Schließlich gelangten sie an einen großen Fluß. Als er noch in seiner Sphinxgestalt gewesen war, hatte Bink ihn überquert, ohne sonderlich auf ihn zu achten, doch nun stellte er ein tödliches Hindernis dar. Kleine Wellenringe wiesen auf Raubtiere hin, und über dem Wasser schwebten gespenstische Nebelschwaden. Bink schleuderte einen Schlammklumpen ins Wasser, und sofort wurde er von einer riesigen krebsartigen Schere gepackt. Den Rest des Ungeheuers sah er nicht, so daß er nicht wußte, ob es sich dabei um eine Meerkrabbe, um einen gigantischen Panzerkrebs oder einfach nur um eine körperlose Schere handeln mochte. Aber schwimmengehen wollte er hier lieber nicht.
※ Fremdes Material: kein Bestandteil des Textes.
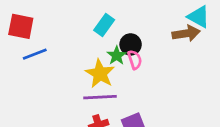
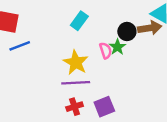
black circle: (131, 44) -> (127, 31), moved
green star: (117, 56) -> (117, 47), moved

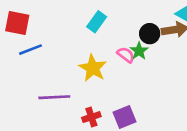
pink semicircle: (106, 51) -> (126, 55), turned -35
purple line: (76, 83) -> (54, 97), moved

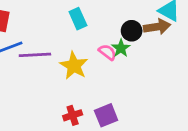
cyan rectangle: (97, 22) -> (78, 19), turned -60
purple line: (54, 97) -> (35, 55), moved

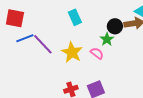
pink semicircle: (107, 52) -> (97, 53), moved
purple line: (35, 55) -> (43, 44), turned 50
Am Ufer lagen zahlreiche runde Steine. Der Fluß hatte von Steinen nicht so viel zu befürchten wie die Bäume. Trotzdem war es ratsam, vorsichtig zu sein. Bink stocherte mit seinem Stock auf ihnen herum, um sich davon zu überzeugen, daß es keine magischen Trugbilder waren. Zum Glück waren es keine. Er stocherte auch versuchsweise mit seinem Stock in eine hübsche Wasserlilie hinein, und die Pflanze verschlang sofort drei Zoll von seiner Stockspitze. Seine Vorsicht war also durchaus gerechtfertigt.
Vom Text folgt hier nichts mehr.